The UK manufacturing sector took a sudden and sharp turn for the worse today after new figures revealed a shock contraction in production.
The latest Markit/CIPS survey, where a reading above 50 represents growth, fell to 45.9 in May from 50.2 the previous month, well below City hopes for a figure just below 50.
It is the second-steepest fall in the survey's 20-year history and came as new orders dropped at the fastest pace since March 2009.
Markit said the collapse reflected not just the crisis in the eurozone but the increasing weakness of the UK domestic market, with overall order books shrinking at a faster rate than export orders.
It found that manufacturers were struggling to replace orders from Europe with work elsewhere, such as the US and Asia.
Barring a sharp turnaround this month, manufacturing output could fall by as much as 1% in the second quarter, dashing hopes that the UK will make a quick exit from recession.
CIPS chief executive David Noble said: "The harsh realities of the weak global economy and sluggish domestic demand are bearing down on UK manufacturing.

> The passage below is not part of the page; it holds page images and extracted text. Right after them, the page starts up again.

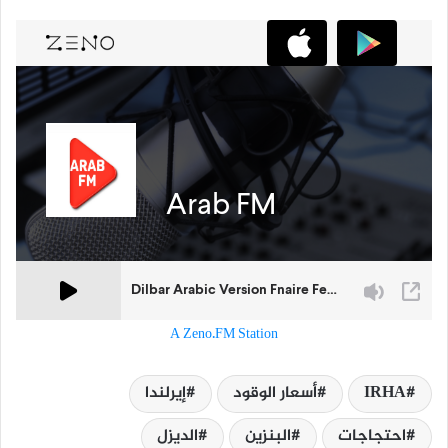
A Zeno.FM Station
IRHA
أسعار الوقود
إيرلندا
احتجاجات
البنزين
الديزل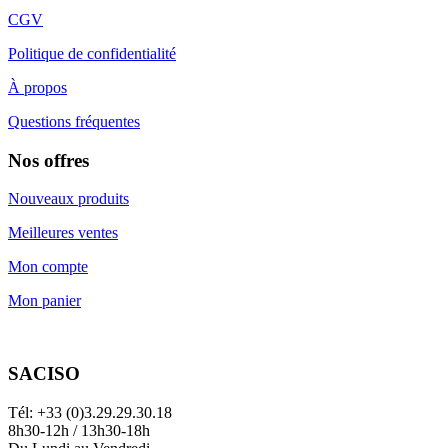
CGV
Politique de confidentialité
À propos
Questions fréquentes
Nos offres
Nouveaux produits
Meilleures ventes
Mon compte
Mon panier
SACISO
Tél: +33 (0)3.29.29.30.18
8h30-12h / 13h30-18h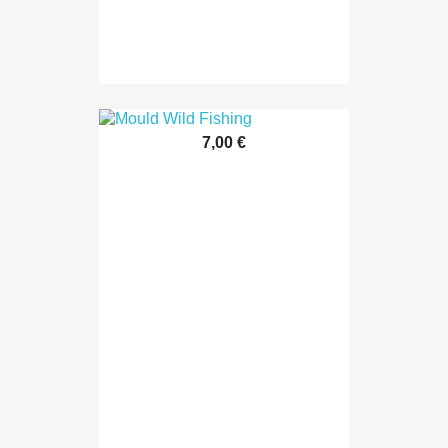
7,00 €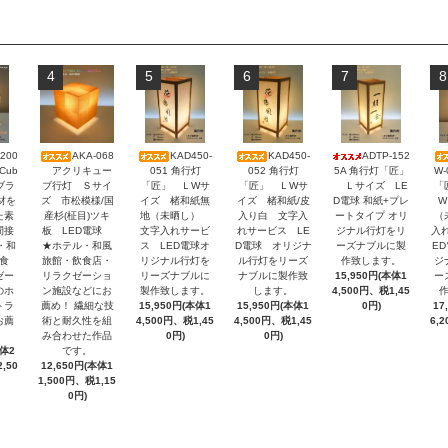
4
5
6
7
8
200
AKA-068
KAD450-
KAD450-
ADTP-152
アクリキュー
051 角行灯
052 角行灯
5A 角行灯「匠」
W
Cub
ブ行灯 Ｓサイ
「匠」 ＬWサ
「匠」 ＬWサ
Ｌサイズ LE
「
-ブラ
ズ 市松模様/国
イズ 楮和紙無
イズ 楮和紙/皮
D電球 和紙+プレ
W
材を
産杉(柾目)ツキ
地（未晒し）
入り白 文字入
ートタイプ オリ
（
た素
板 LED電球
文字入れサービ
れサービス LE
ジナル行灯をリ
入
間接
★ホテル・和風
ス LED電球オ
D電球 オリジナ
ーズナブルに製
E
・和
旅館・飲食店・
リジナル行灯を
ル行灯をリーズ
作致します。
ジ
食
リラクゼーショ
リーズナブルに
ナブルに製作致
15,950円(本体1
ー
ゼー
ン施設などにお
製作致します。
します。
4,500円、税1,45
のホ
薦め！ 繊細な技
15,950円(本体1
15,950円(本体1
0円)
17
トラ
術と耐久性を組
4,500円、税1,45
4,500円、税1,45
6,
お薦
み合わせた作品
0円)
0円)
です。
本体2
12,650円(本体1
,50
1,500円、税1,15
0円)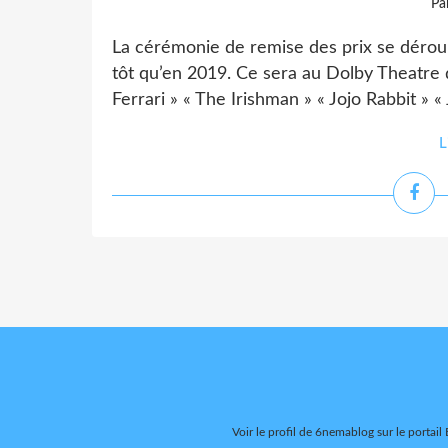
Pa
La cérémonie de remise des prix se déroule
tôt qu’en 2019. Ce sera au Dolby Theatre d
Ferrari » « The Irishman » « Jojo Rabbit » «
L
Voir le profil de
6nemablog
sur le portail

"This may prove to be a blip, but there is a long way to go before the manufacturing sector recovers fully from the global financial crisis. The sector could well become a drag on the UK economy as it seeks a return to better health."

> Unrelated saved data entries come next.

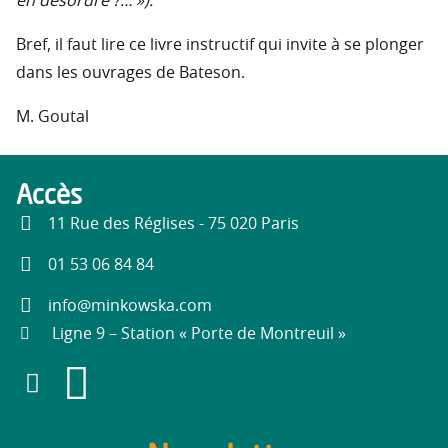
en désordre ?… »).
Bref, il faut lire ce livre instructif qui invite à se plonger
dans les ouvrages de Bateson.
M. Goutal
Accès
11 Rue des Réglises - 75 020 Paris
01 53 06 84 84
info@minkowska.com
Ligne 9 – Station « Porte de Montreuil »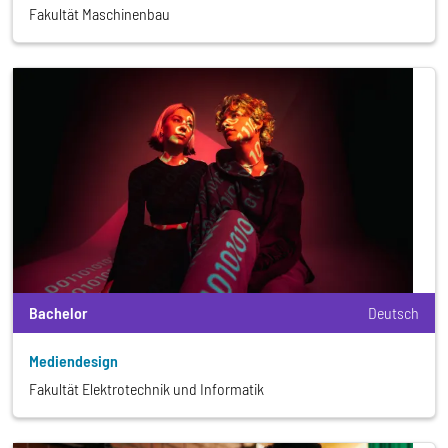
Fakultät Maschinenbau
Bachelor
Deutsch
Mediendesign
Fakultät Elektrotechnik und Informatik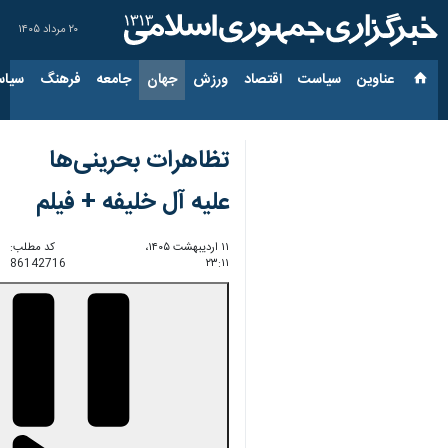
۲۰ مرداد ۱۴۰۵
عناوین‌
سیاست
اقتصاد
ورزش
جهان
جامعه
فرهنگ
سیاس
تظاهرات بحرینی‌ها
علیه آل خلیفه + فیلم
۱۱ اردیبهشت ۱۴۰۵،
کد مطلب:
86142716
۲۳:۱۱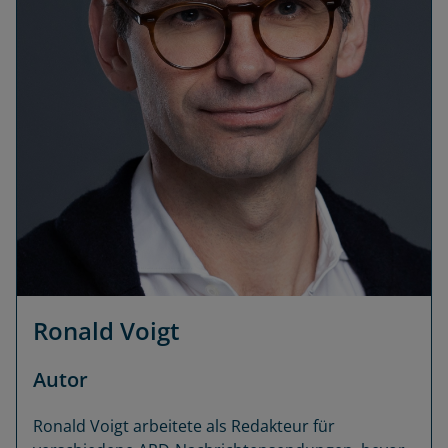
Ronald Voigt
Autor
Ronald Voigt arbeitete als Redakteur für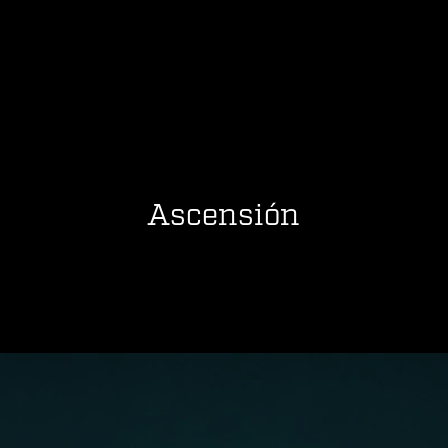
Ascensión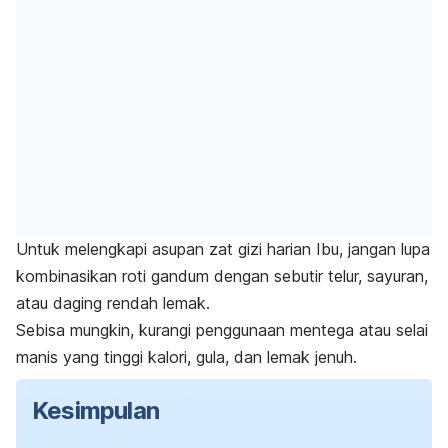
Untuk melengkapi asupan zat gizi harian Ibu, jangan lupa
kombinasikan roti gandum dengan sebutir telur, sayuran,
atau daging rendah lemak.
Sebisa mungkin, kurangi penggunaan mentega atau selai
manis yang tinggi kalori, gula, dan lemak jenuh.
Kesimpulan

Job losses were reported for the first time in five months during May, while CIPS also highlighted the increasing non-replacement of leavers.

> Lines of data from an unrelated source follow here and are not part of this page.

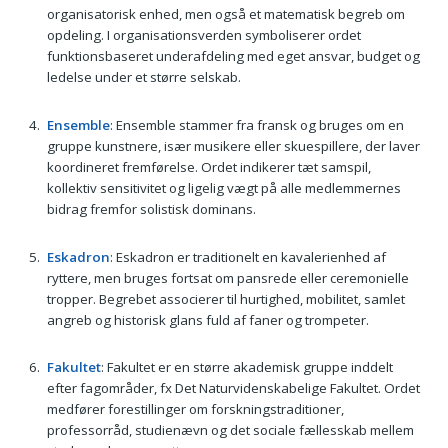
organisatorisk enhed, men også et matematisk begreb om
opdeling. I organisationsverden symboliserer ordet
funktionsbaseret underafdeling med eget ansvar, budget og
ledelse under et større selskab.
Ensemble
: Ensemble stammer fra fransk og bruges om en
gruppe kunstnere, især musikere eller skuespillere, der laver
koordineret fremførelse. Ordet indikerer tæt samspil,
kollektiv sensitivitet og ligelig vægt på alle medlemmernes
bidrag fremfor solistisk dominans.
Eskadron
: Eskadron er traditionelt en kavalerienhed af
ryttere, men bruges fortsat om pansrede eller ceremonielle
tropper. Begrebet associerer til hurtighed, mobilitet, samlet
angreb og historisk glans fuld af faner og trompeter.
Fakultet
: Fakultet er en større akademisk gruppe inddelt
efter fagområder, fx Det Naturvidenskabelige Fakultet. Ordet
medfører forestillinger om forskningstraditioner,
professorråd, studienævn og det sociale fællesskab mellem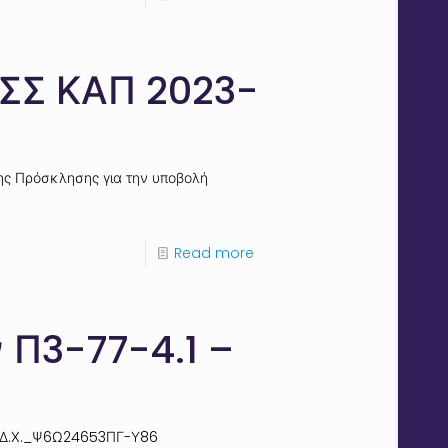
 ΣΣ ΚΑΠ 2023-
ης Πρόσκλησης για την υποβολή
Read more
 Π3-77-4.1 –
ν ΙΔ.Χ._Ψ6Ω24653ΠΓ-Υ86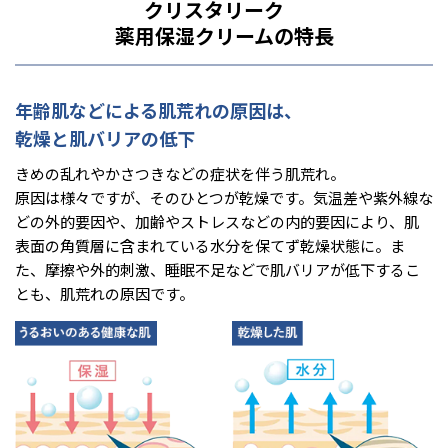
クリスタリーク
薬用保湿クリームの特長
年齢肌などによる肌荒れの原因は、
乾燥と肌バリアの低下
きめの乱れやかさつきなどの症状を伴う肌荒れ。
原因は様々ですが、そのひとつが乾燥です。気温差や紫外線な
どの外的要因や、加齢やストレスなどの内的要因により、肌
表面の角質層に含まれている水分を保てず乾燥状態に。ま
た、摩擦や外的刺激、睡眠不足などで肌バリアが低下するこ
とも、肌荒れの原因です。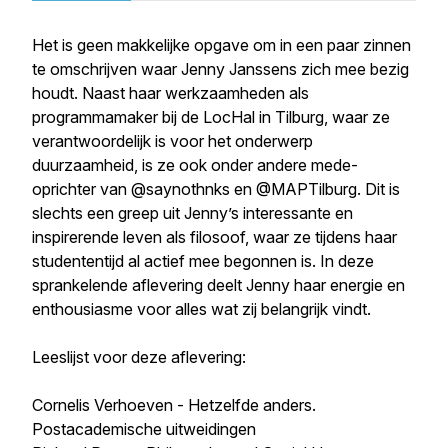
Het is geen makkelijke opgave om in een paar zinnen
te omschrijven waar Jenny Janssens zich mee bezig
houdt. Naast haar werkzaamheden als
programmamaker bij de LocHal in Tilburg, waar ze
verantwoordelijk is voor het onderwerp
duurzaamheid, is ze ook onder andere mede-
oprichter van @saynothnks en @MAPTilburg. Dit is
slechts een greep uit Jenny’s interessante en
inspirerende leven als filosoof, waar ze tijdens haar
studententijd al actief mee begonnen is. In deze
sprankelende aflevering deelt Jenny haar energie en
enthousiasme voor alles wat zij belangrijk vindt.
Leeslijst voor deze aflevering:
Cornelis Verhoeven -
Hetzelfde anders.
Postacademische uitweidingen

The only bright spot for economy-watchers came from an easing in inflationary pressures, with the rates of increase in input costs and selling prices both slowing over the month.
Howard Archer of IHS Global Insight said: "The depth of the manufacturing weakness in May increases the already appreciable risk that the economy will contract again in the second quarter – especially as it is handicapped by the extra day’s public holiday resulting from the Queen’s Diamond Jubilee."